Adam menggandeng Ashley keluar dari ruangan diskusi. Ashley mengajaknya ke taman yang tak jauh dari sana menunggu senja.
Adam duduk di hamparan hijaunya rumput taman itu. Gadis yang tadi bersamanya sedang membelikan sesuatu untuk mereka makan.
Tadinya Adam yang ingin membelikan. Tapi gadis itu berkeras diri agar ia yang membayar kali ini. Adam sudah membayar makan siang mereka tadi.
Ia terlelap di sana sambil kakinya memanjang karena merasa lelah sekali.
Suara yang memanggil namanya beberapa kali itu membangunkannya. Perlahan matanya terbuka. Adam melihat gadis itu di hadapannya sedang memanggil namanya. Bukan gadis Melbourne yang datang ke taman itu dengannya. Tapi gadis yang mengaku sedang hamil anaknya.
Karena linglung, untuk beberapa saat di pandangan Adam masih terlihat wajah serius gadis itu dengan gaun biru polosnya. Ia sempat mengucapkan namanya dengan lirih. Tapi gadis itu menatapnya dengan penuh heran.
"Maaf, aku kira orang lain," ucap Adam setelah pandangannya sudah benar-benar jelas.
"Aku tidak menyangka kau akan tidur di tengah taman saat musim dingin begini."
Mereka berdua tertawa lepas. Tidak banyak orang yang ada di taman itu.
Mereka mulai memakan roti isi yang gadis itu belikan tak jauh dari tempat Adam tertidur. Roti isi dengan saus Meksiko itu dengan cepat habis. Porsinya memang tidak terlalu besar. Tapi cukup untuk mengganjal perut mereka.
Adam membawa Ashley ke sebuah restoran yang agak jauh setelah langit menggelap. Bukan restoran yang menyediakan menu mahal. Tapi cukup berkelas.
"Maaf, aku baru pertama kali. Ada rekomendasi?" tanya Adam pada pramusaji restoran itu.
Pramusaji itu meninggalkan mereka berdua setelah Adam setuju memesan rekomendasinya.
"Aku kira, kau mengajakku ke sini karena sudah sering."
"Tidak. Aku tidak begitu kenal daerah Sydney sebenarnya."
"Oh, ya? Kau bilang kau sering ke Australia. Ke mana?"
"Adelaide."
Mereka membahas banyak hal seputar ibukota negara bagian Australia Selatan itu. Pembicaraan berhenti ketika pramusaji yang sama membawakan pesanan mereka. Ia juga menawakan anggur. Adam memesan sebuah anggur yang sepertinya sudah sering ia pesan, Breton Vale.
Bukan karena tidak sengaja Adam memilih restoran ini. Ia tahu kalau restoran ini menyediakan anggur berlabel itu.
Hampir setiap kali ia meminum anggur dengan seorang wanita, pasti Adam mengakhiri malam di hotel dengan wanita tersebut.
Ashley sendiri tidak keberatan Adam mengajaknya menginap di hotel.
Adam membeli dua kaleng bir dari resepsionis hotel karena Ashley mengatakan masih ingin mengobrol lebih panjang lagi malam ini.
"Jadi, kau akan kembali ke Melbourne setelah ini?" tanya Adam setelah mereka duduk berhadapan di kamar hotel.
"Ya. Untuk urusan kampus." Ashley membuka kaleng birnya dengan mudah. "Setelah tiga minggu, aku akan kembali ke Sydney untuk mencari kerja."

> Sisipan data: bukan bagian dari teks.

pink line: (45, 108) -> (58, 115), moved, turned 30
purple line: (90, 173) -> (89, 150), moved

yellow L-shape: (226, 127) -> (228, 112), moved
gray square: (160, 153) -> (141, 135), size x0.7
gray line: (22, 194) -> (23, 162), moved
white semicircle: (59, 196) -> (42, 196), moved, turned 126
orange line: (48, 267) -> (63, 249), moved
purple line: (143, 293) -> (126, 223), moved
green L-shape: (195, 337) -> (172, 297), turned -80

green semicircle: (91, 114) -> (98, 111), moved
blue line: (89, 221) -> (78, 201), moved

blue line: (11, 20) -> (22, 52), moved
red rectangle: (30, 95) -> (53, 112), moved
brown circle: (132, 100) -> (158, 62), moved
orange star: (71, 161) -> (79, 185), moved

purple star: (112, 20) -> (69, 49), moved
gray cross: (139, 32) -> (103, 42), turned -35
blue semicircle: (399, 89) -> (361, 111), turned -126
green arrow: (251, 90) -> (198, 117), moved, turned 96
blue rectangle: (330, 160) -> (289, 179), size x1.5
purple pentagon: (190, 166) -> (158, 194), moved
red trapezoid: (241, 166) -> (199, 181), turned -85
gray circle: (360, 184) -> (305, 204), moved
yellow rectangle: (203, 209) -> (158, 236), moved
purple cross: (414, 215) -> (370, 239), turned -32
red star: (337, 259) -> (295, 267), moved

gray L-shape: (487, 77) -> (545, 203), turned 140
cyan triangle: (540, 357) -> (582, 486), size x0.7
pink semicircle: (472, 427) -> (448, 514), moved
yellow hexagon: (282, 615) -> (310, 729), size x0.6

"Kau suka sekali dengan Sydney, ya?" tanya Adam setelah meneguk bir.
Ashley bercerita kalau ia sudah bermimpi untuk tinggal di Sydney sejak kecil. Orang tuanya pernah mengajaknya sekali ke Gedung Opera Sydney saat UNESCO menetapkan gedung itu sebagai situs warisan dunia. Sejak saat itu ia jatuh cinta dengan Sydney.
Sewaktu lulus SMA, ia juga ingin sekali melanjutkan kuliah di Sydney. Tapi setelah mengikuti seleksi di beberapa universitas idamannya, ia gagal berkuliah Sydney. Tujuan hidupnya kali ini adalah untuk mendapat pekerjaan di Sydney.
"Aku punya beberapa anak perusahaan di Sydney yang bisa menerimamu kapan saja," ucap Adam menawarkan bantuan.
"Oh, maaf, Tuan. Aku akan lebih senang jika bisa mendapat pekerjaan dengan usahaku sendiri."
Gadis itu menolak dengan nada bercanda. Meski sepertinya ia sungguh-sungguh dengan kalimatnya.
Adam menatap mata gadis itu dalam.
Ia mendekap tubuh gadis itu lalu mereka berciuman. Ia terus membawanya ke kasur. Tidak begitu lama, Adam sudah melucuti pakaian gadis itu hingga tersisa pakaian dalamnya saja.
Tampak ada wajah keraguan di wajah gadis itu.
Mungkin karena sudah terbawa suasana yang mendukung, nafsu gadis itu juga berhasil mengalahkan keraguannya. Dengan begitu bergairah, ia menciumi leher Adam.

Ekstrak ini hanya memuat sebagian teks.